Daily Insights

Why Nike Quit Amazon, but Doubles Down on Tmall

By: Asa Mazor-Freedman | Nov 15, 2019

Nike may have ended sales on Amazon in the US, but China’s major e-tailers are as indispensable as ever to the activewear label.

Only a day before Nike announced it will no longer sell directly on Amazon, the brand sold over one billion RMB (142 million USD) of goods during Tmall’s e-commerce extravaganza Singles Day (or Double 11). Nike sold the first hundred million RMB in a mere minute and forty-five seconds. Its assortment in the leadup to Singles Day increased 23% year-over-year, surpassing 2,200 unique products.
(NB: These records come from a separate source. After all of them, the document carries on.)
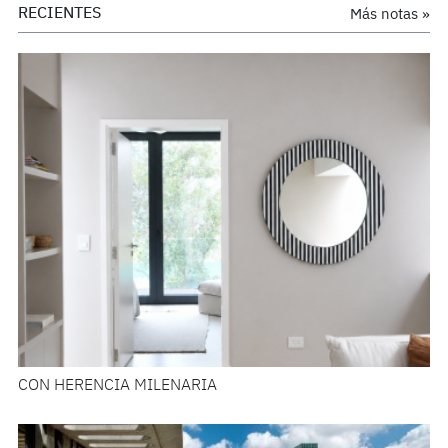
RECIENTES
Más notas »
CON HERENCIA MILENARIA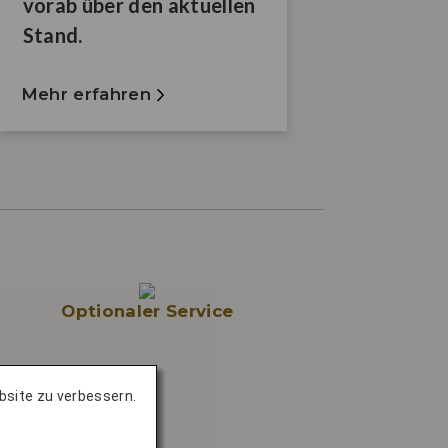
vorab über den aktuellen
Stand.
Mehr erfahren
Optionaler Service
bsite zu verbessern.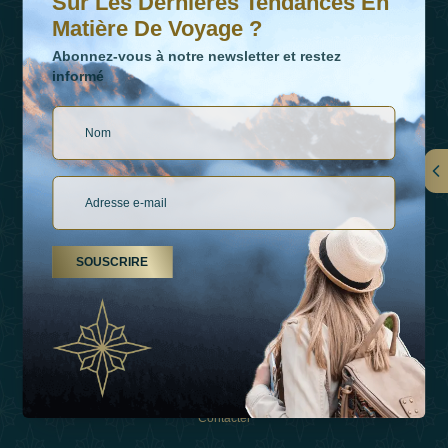
Sur Les Dernières Tendances En
Matière De Voyage ?
Abonnez-vous à notre newsletter et restez
informé
LIENS
À Propos De Nous
SOUSCRIRE
Types De Vacances
Inspirations
Expérience
Boutique
Contacter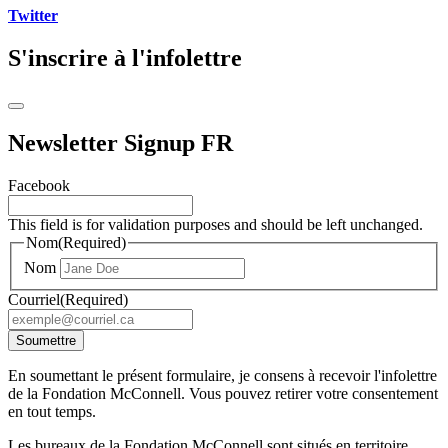
Twitter
S'inscrire à l'infolettre
Newsletter Signup FR
Facebook
This field is for validation purposes and should be left unchanged.
Nom
(Required)
Nom
Courriel
(Required)
Soumettre
En soumettant le présent formulaire, je consens à recevoir l'infolettre
de la Fondation McConnell. Vous pouvez retirer votre consentement
en tout temps.
Les bureaux de la Fondation McConnell sont situés en territoire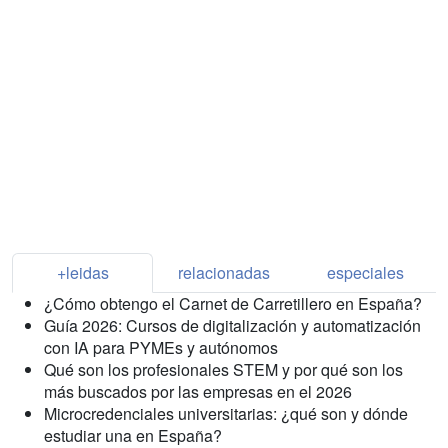
+leidas
relacionadas
especiales
¿Cómo obtengo el Carnet de Carretillero en España?
Guía 2026: Cursos de digitalización y automatización
con IA para PYMEs y autónomos
Qué son los profesionales STEM y por qué son los
más buscados por las empresas en el 2026
Microcredenciales universitarias: ¿qué son y dónde
estudiar una en España?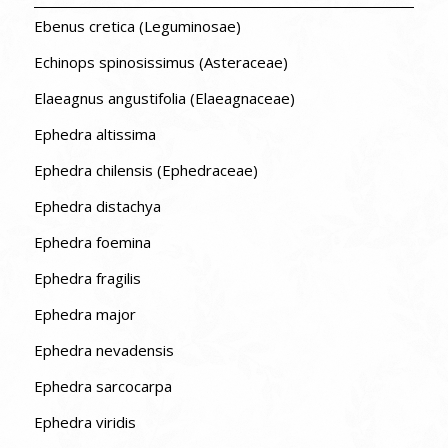
Ebenus cretica (Leguminosae)
Echinops spinosissimus (Asteraceae)
Elaeagnus angustifolia (Elaeagnaceae)
Ephedra altissima
Ephedra chilensis (Ephedraceae)
Ephedra distachya
Ephedra foemina
Ephedra fragilis
Ephedra major
Ephedra nevadensis
Ephedra sarcocarpa
Ephedra viridis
Nike may have chosen to forgo its partnership with Amazon, but working with local e-tailers has become vital for consumer brands in China. 100% of activewear brands now sell on Tmall, and 82% sell on rival JD.com.

As traffic to Baidu continues to decline and consumers begin their purchase journey on Tmall, the ecosystem is increasingly important as a content and marketing platform. According to Gartner L2’s most recent data, 96% of index activewear brands include video on Tmall, and 65% feature celebrity content on the platform. 83% of tracked activewear brands feature a “brand zone” at the top of search results, where brands put marketing messages front-and-center to crowd out third-party sellers.

Brands also collaborate with Tmall for data-driven marketing projects. The Tmall Innovation Center partners with brands to develop new products for the Chinese market, leveraging the platform’s vast consumer behavior and industry trend data. In August, Nike and Tmall hosted a cross-channel Super Brand Day activation, including a Beijing show with stars Scottie Pippen, Lil Ghost and G.E.M.

“The full integration of a Tmall brand store into its digital ecosystem has been critical to Nike’s success in the China market,” writes Gartner L2 Advisory Specialist Amie Song. Song advises brands to collaborate with Tmall to “tackle third party problems,” “access Tmall data” for personalization and “effectively integrate online and offline experiences.”